Moviemaking can be an art form, a business, and - when done real well - both
Chirujallu is strictly business. Get the lead pair of a recent romance blockbuster,
put a formula storyline around them, hire some pros for the camerawork and the
music, and roll it out. The calculation is simple: people want more of the pair,
so give it to them. There.
Given that brief, Chirujallu is pretty much on track. So there's Vamsi (Tarun), a very cinematic hero who's good at pulling gags to win bets, enchanting crowds with his public speaking skills, singing, bashing up 6 armed and Big goons single-handedly, clearing the civils with an all India rank of 4, and also at looking good. And there is Radhika (Richa), daughter of a rich Dad (SPB) who's head of an industrial conglomerate. She's just a little perky, and our man, a Mr. Good, and she do not really care for each other. The first half is dedicated to how they fall in love. More or less okay, especially so if you like the pair.
Then some goons, with the help of the police, kidnap Vamsi, and have him dumped in a mental hospital. Disclosing who the goons are and why they do this will spoil whatever story there is here, but suffices to say that our man escapes, and reunites with his lady love after hajaar coincidences that happen only in Indian cinema, and that you've seen hajaar times and are hajaar sick of. Then Vamsi identifies who's hired the goons to kill him, and some melodrama follows. The moral of the tale is that love is the primary qualification needed to marry a woman, and not the bank balance. See, you're richer by a new truth.

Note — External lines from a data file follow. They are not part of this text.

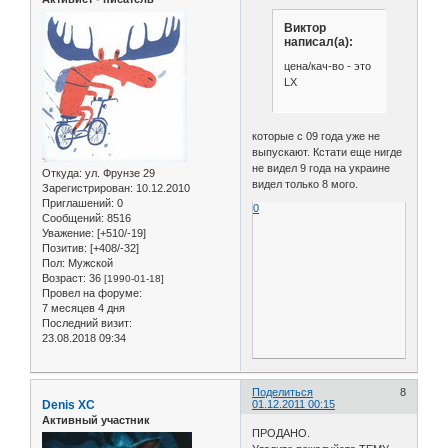
Виктор
написал(а):
цена/кач-во - это
LX
которые с 09 года уже не
выпускают. Кстати еще нигде
не видел 9 года на украине
Откуда:
ул. Фрунзе 29
видел только 8 мого.
Зарегистрирован
: 10.12.2010
Приглашений:
0
0
Сообщений:
8516
Уважение:
[+510/-19]
Позитив:
[+408/-32]
Пол:
Мужской
Возраст:
36
[1990-01-18]
Провел на форуме:
7 месяцев 4 дня
Последний визит:
23.08.2018 09:34
Поделиться
8
Denis XC
01.12.2011 00:15
Активный участник
ПРОДАНО.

There's nothing new in the tale that's visible to the naked eye. It's clearly
made to exploit the demand for the pair that would have been created by Nuvve
. And it has all the usual drawbacks of Telugu cinema - hero beating
up more people in fistfights than James Bond ever did, dialogues dripping in melodrama
(like Tarun lecturing a roadside drunkard about a mother's love in about 2,000
words and talking about the virtues of true love in about 5,000 in the climax),
highly un-real-world-like climax et al.
Tarun is fine for an actor still at the starting stages of his career. Richa looks pretty, and while that's not all that she has to do in the film, needs to mature as an actress. These two hog the reels, so there's not much to say about the other performances. SPB is good as usual, while Brahmanandam in a special appearance is wasted. The soundtrack by Vandemataram Srinivas is decent, and two of the songs - the title song and one more called "Radhika Ravela" - are indeed fine. And so's the picturization of the songs.
Like we said, there's no creativity or art out here - it's just one of those return-on-investment
films. If you're one who can stand any romance, yo.